UNITED STATES DISTRICT COURT SOUTHERN DISTRICT OF NEW YORK
May 21, 1957
Don C. OVERSTREET, Plaintiff,
CANADIAN PACIFIC AIRLINES, Defendant
The opinion of the court was delivered by: DIMOCK
This is a motion to dismiss the complaint upon the following grounds: (1) that the law of New York would not countenance the maintenance of this suit in the New York courts and that the Federal Court should follow this doctrine under Erie R. Co. v. Tompkins, 304 U.S. 64, 58 S. Ct. 817, 82 L. Ed. 1188, (2) that the maintenance of this suit would place an unreasonable burden upon commerce with foreign nations in violation of Article I, Section 8, Clause 3 of the Constitution, (3) forum non conveniens, (4) that the service of the summons should be set aside on the ground that it does not comply with the requirements of Section 229 of the New York Civil Practice Act.
As I am clear that the maintenance of this action would place an unreasonable burden upon commerce with foreign nations in violation of Article I, Section 8, Clause 3 of the Constitution it is unnecessary to consider any of the other points.
The action is one to recover damages for personal injuries alleged to have been sustained on one of defendant's airplanes in Yukon Territory, Canada. Plaintiff is a non-resident and defendant is a Canadian corporation not authorized to do business within the State of New York. Defendant operates no flights to or from points in the continental United States but does operate flights from Canada to Alaska and to Hawaii. Defendant maintains an office in New York for the purpose of soliciting freight and passenger business and sells passenger tickets over its lines in combination with air carriers operating to and from points in the United States. The money for these tickets is collected within the State of New York.
While there is authority for the proposition that an action brought in the federal courts under the diversity jurisdiction cannot under any circumstances be dismissed as an unreasonable burden on commerce, Wadell v. Green Textile Associates, D.C.D.Mass., 92 F.Supp. 738, Judge Medina in Jablonski v. Southern Pac. Co., D.C.S.D.N.Y., 76 F.Supp. 1022, dismissed, upon that ground, an action in the District Court brought by a non-resident upon a foreign tort against a foreign corporation engaged in interstate commerce and I see no reason for departing from his decision.
The question remains whether in order to apply the analogy of the Jablonski case it can be said that defendant is engaged in commerce with foreign nations within the meaning of the Constitution. As above stated, it operates no flights to or from points in the continental United States but it does operate flights between Canadian points on the one hand and Alaskan and Hawaiian points on the other. Is commerce between a territory and foreign nations protected as would be commerce between a state and foreign nations? The answer is supplied by the case of Inter-Island Steam Nav. Co. v. Territory of Hawaii, 9 Cir., 96 F.2d 412, affirmed 305 U.S. 306, 59 S. Ct. 202, 83 L. Ed. 189 and the answer is in the affirmative.

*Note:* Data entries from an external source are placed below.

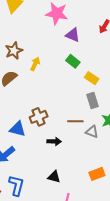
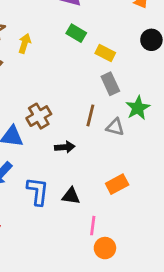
brown line: (75, 121) -> (90, 115), turned -70
orange rectangle: (97, 174) -> (117, 184), moved
blue L-shape: (16, 185) -> (38, 191), moved

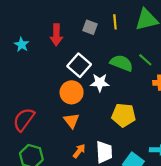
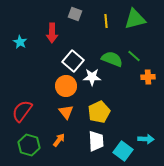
gray square: (90, 27) -> (75, 14), moved
yellow pentagon: (124, 115) -> (99, 112), moved, turned -30
orange arrow: (79, 151) -> (59, 140), moved

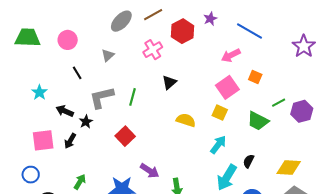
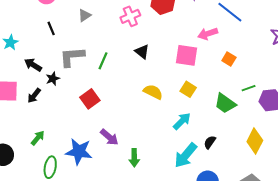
black triangle: (169, 82) -> (142, 52), turned -49
pink square: (227, 87) -> (186, 55), moved, turned 35
yellow diamond: (289, 167) -> (255, 141), moved, turned -75

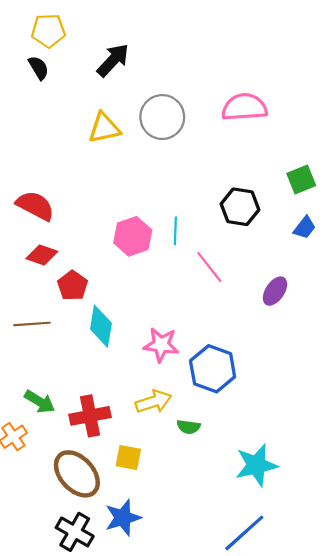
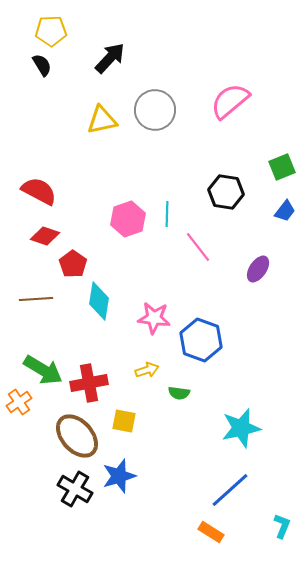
pink semicircle: (244, 107) -> (230, 101), turned -36
green arrow: (40, 402) -> (43, 370), size x1.4
yellow arrow: (153, 402) -> (147, 370), size x0.7

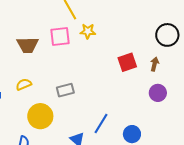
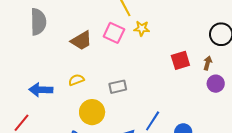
pink square: (60, 36) -> (114, 33), turned 30
brown trapezoid: (28, 45) -> (81, 41), turned -30
purple circle: (158, 93) -> (216, 84), moved

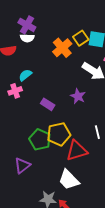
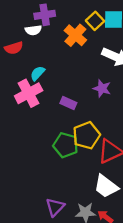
purple cross: (27, 25) -> (45, 15), moved, turned -30
pink cross: (15, 91) -> (29, 93), size x1.6
purple triangle: (22, 166) -> (55, 207), moved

On the authority of that case and the Jablonski case I hold that this action must be dismissed as an unreasonable burden on commerce with foreign nations.
The case is to be distinguished from Shulman v. Compagnie General Transatlantique, D.C., 152 F.Supp. 833. In that case, the defendant French Railways was not engaged in any commerce between the United States and foreign nations by means of its railroad lines. Hence I held that its railroad commerce was not protected from burdens by the commerce clause. Here defendant is engaged in commerce with foreign nations and that commerce is entitled to protection from burdens under the commerce clause.

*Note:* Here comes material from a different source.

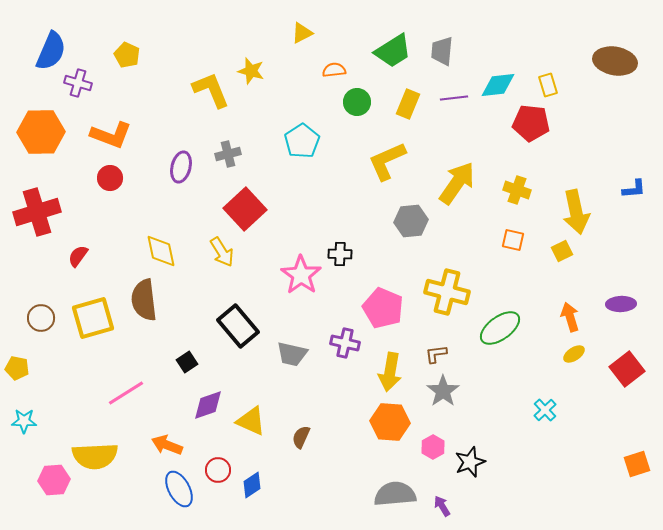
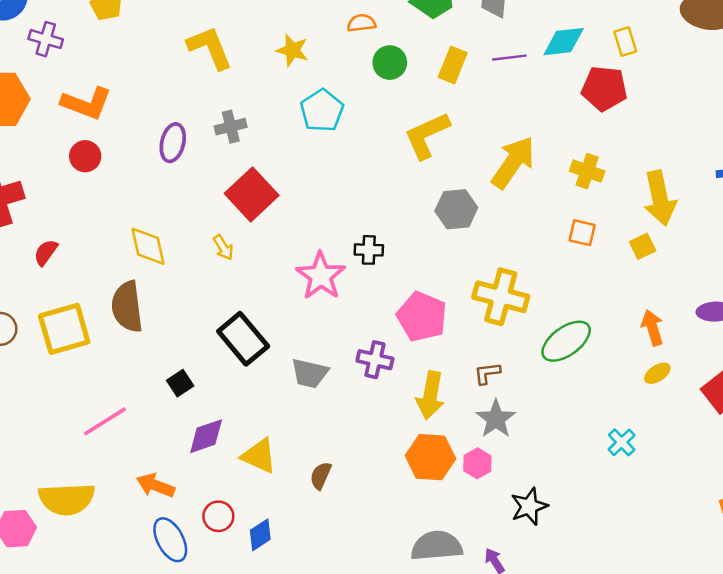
yellow star: (251, 71) -> (292, 50), moved
yellow arrow: (222, 252) -> (223, 247), size x0.7
pink hexagon: (433, 447) -> (477, 463), moved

It may be said that the burden is here insubstantial since the effect of bringing witnesses away from their work in the Yukon territory to New York would not interfere with service between Canada and Alaska or Hawaii. I think, however, that defendant's operations must be regarded as integrated and that I should not speculate upon the ability of defendant to replace its employees at the scene of the accident without drawing upon employees from its neighboring Alaska run or even from its Hawaiian run.
The motion to dismiss is therefore granted on the ground that maintenance of the action would constitute an unreasonable burden upon commerce with foreign nations.